-
Notifications
You must be signed in to change notification settings - Fork 5
Description
Hi, I am trying to calculate the TE where my data is a matrix obtained from a molecular dynamics simulation. I tried following:
import pandas as pd
import seaborn
import matplotlib.pyplot as plt
from PyIF import te_compute as te
import numpy as np
X_1000 = pd.read_csv("1.csv")(6, 1).flatten() # 1.csv is my data
Y_1000 = pd.read_csv("1.csv")(6, 1).flatten()
And I got the following error message:
TypeError Traceback (most recent call last)
in
----> 1 X_1000 = pd.read_csv("1.csv")(6, 1).flatten()
2 Y_1000 = pd.read_csv("1.csv")(6, 1).flatten()
TypeError: 'DataFrame' object is not callable
Further, when I typed
TE = te.te_compute(X_1000, Y_1000, k=1, embedding=1, safetyCheck=True, GPU=False)
I got following message:
AssertionError Traceback (most recent call last)
in
----> 1 TE = te.te_compute(X_1000, Y_1000, k=1, embedding=1, safetyCheck=True, GPU=False)

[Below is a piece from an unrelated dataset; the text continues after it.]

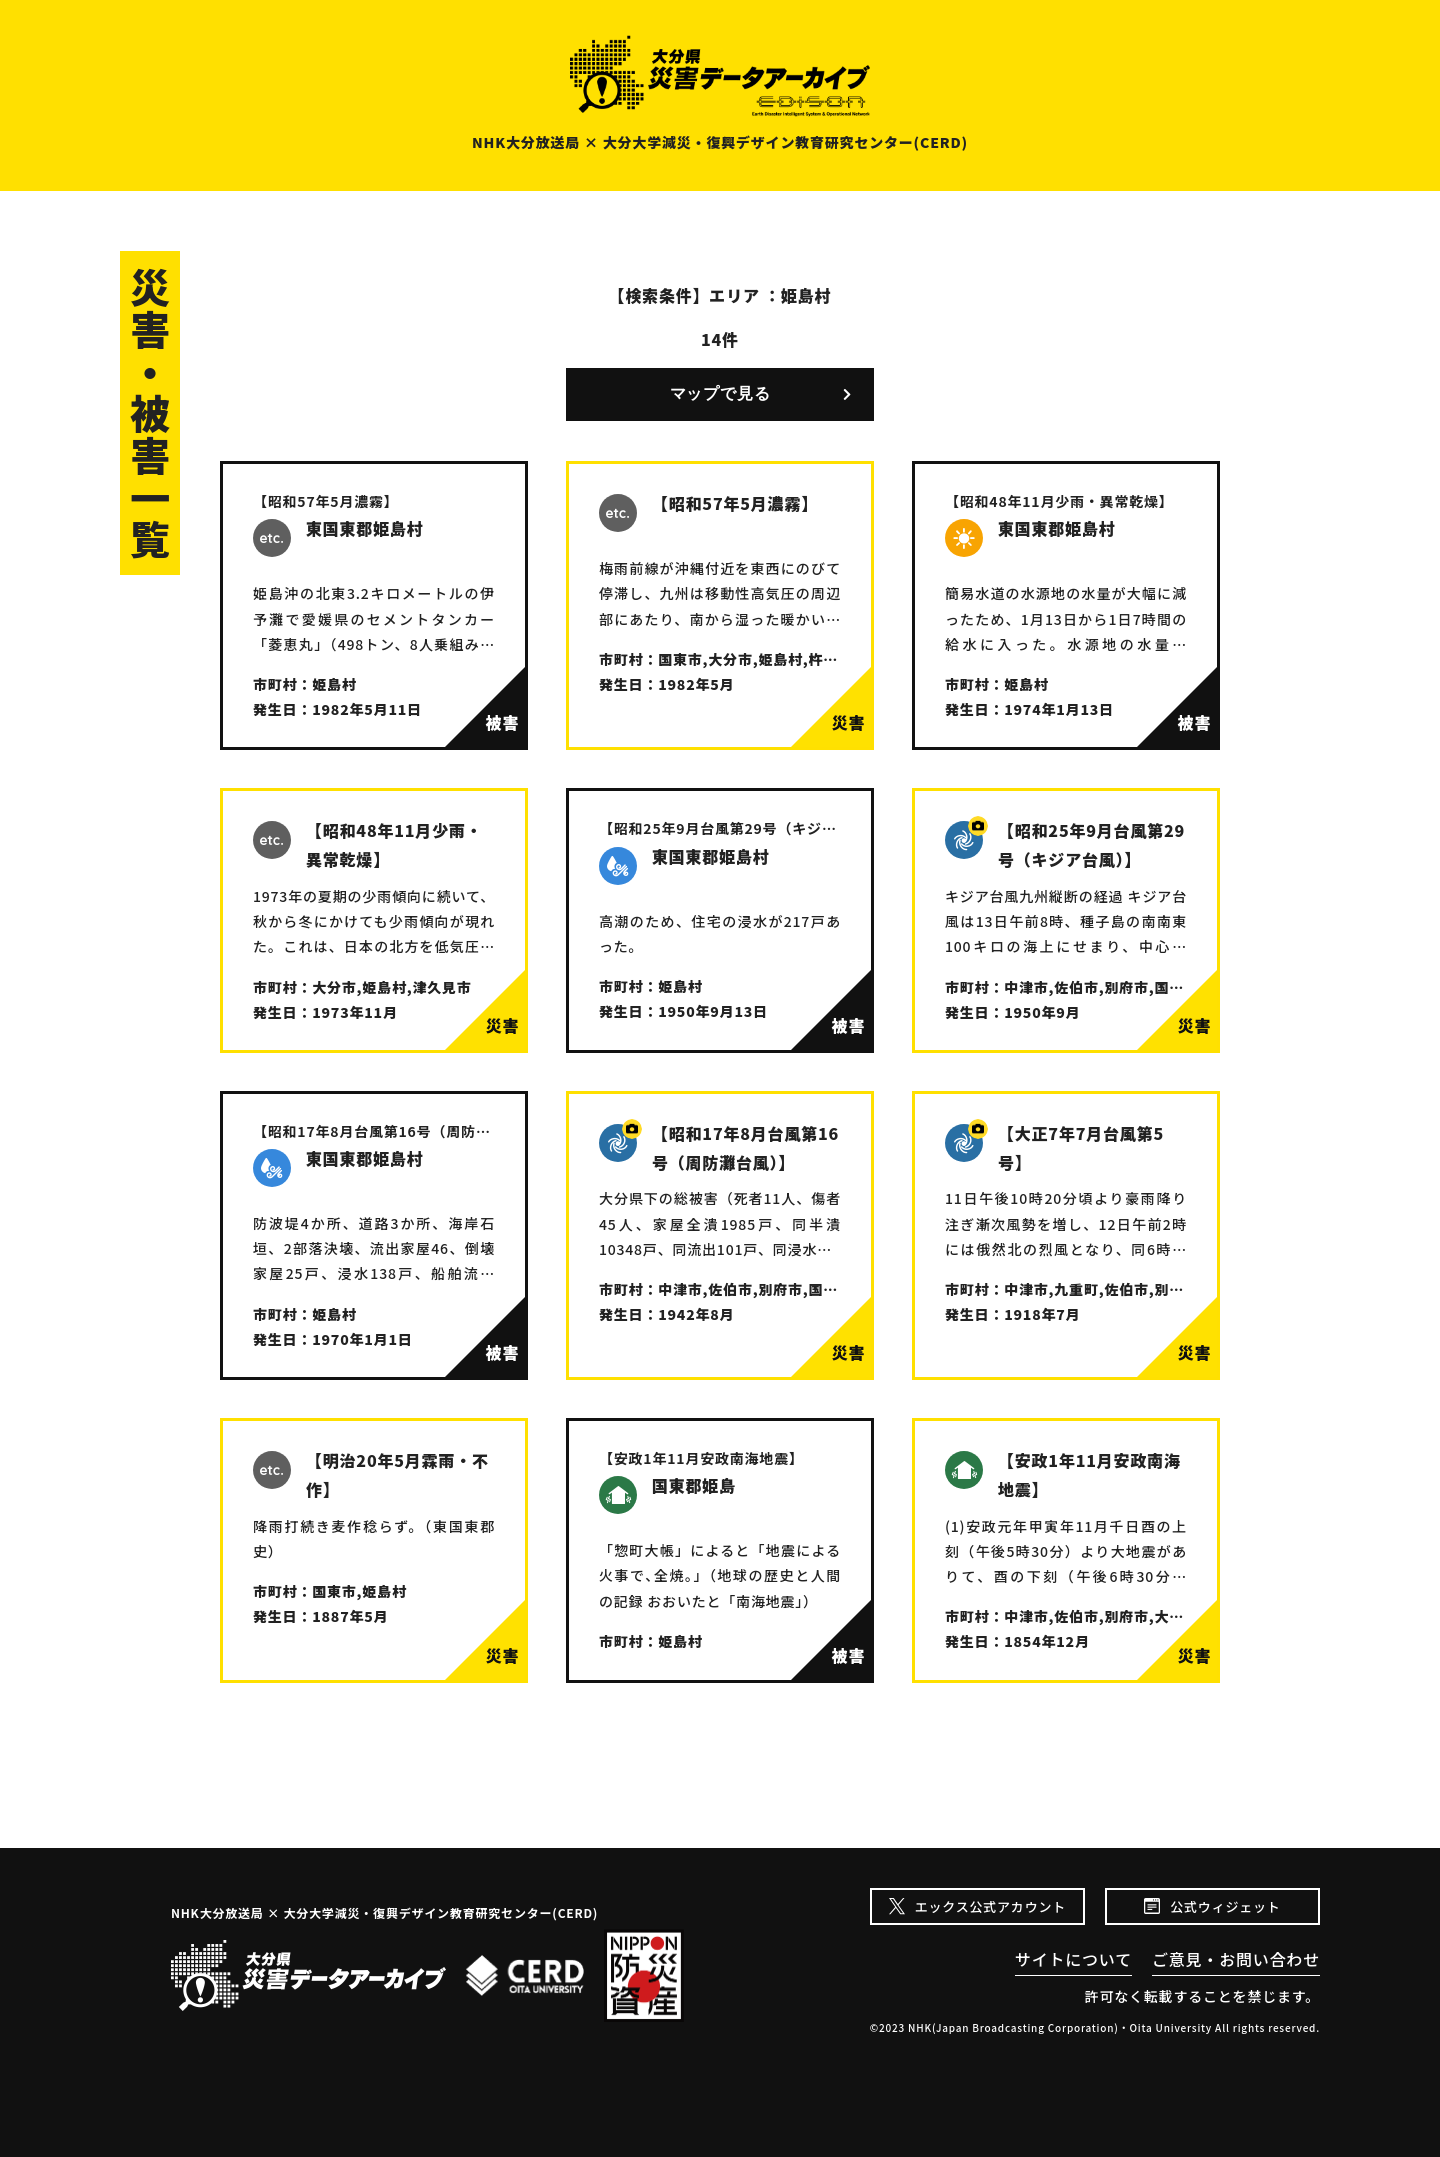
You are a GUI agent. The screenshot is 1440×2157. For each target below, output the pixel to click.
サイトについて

~/opt/anaconda3/lib/python3.8/site-packages/PyIF/te_compute.py in te_compute(X, Y, k, embedding, safetyCheck, GPU)
27 assert_true(k>=1, msg="K should be greater than or equal to 1")

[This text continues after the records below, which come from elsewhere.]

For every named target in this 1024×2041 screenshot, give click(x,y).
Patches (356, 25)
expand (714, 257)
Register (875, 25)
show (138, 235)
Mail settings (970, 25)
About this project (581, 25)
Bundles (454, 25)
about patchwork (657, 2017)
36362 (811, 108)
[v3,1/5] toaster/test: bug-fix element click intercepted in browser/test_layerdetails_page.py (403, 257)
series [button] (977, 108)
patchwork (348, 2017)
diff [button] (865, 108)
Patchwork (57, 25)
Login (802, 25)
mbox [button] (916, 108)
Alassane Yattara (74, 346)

28 assert_true(embedding >= 1, msg='The embedding must be greater than or equal to 1')
---> 29 assert_true(type(X) == np.ndarray, msg='X should be a numpy array')
30 assert_true(type(Y) == np.ndarray, msg='Y should be a numpy array')
31 assert_true(len(X) == len(Y), msg='The length of X & Y are not equal')
~/opt/anaconda3/lib/python3.8/unittest/case.py in assertTrue(self, expr, msg)
763 if not expr:
764 msg = self._formatMessage(msg, "%s is not true" % safe_repr(expr))
--> 765 raise self.failureException(msg)
766
767 def _formatMessage(self, msg, standardMsg):
AssertionError: False is not true : X should be a numpy array
What am I missing here? What could be possible action overcoming the issues?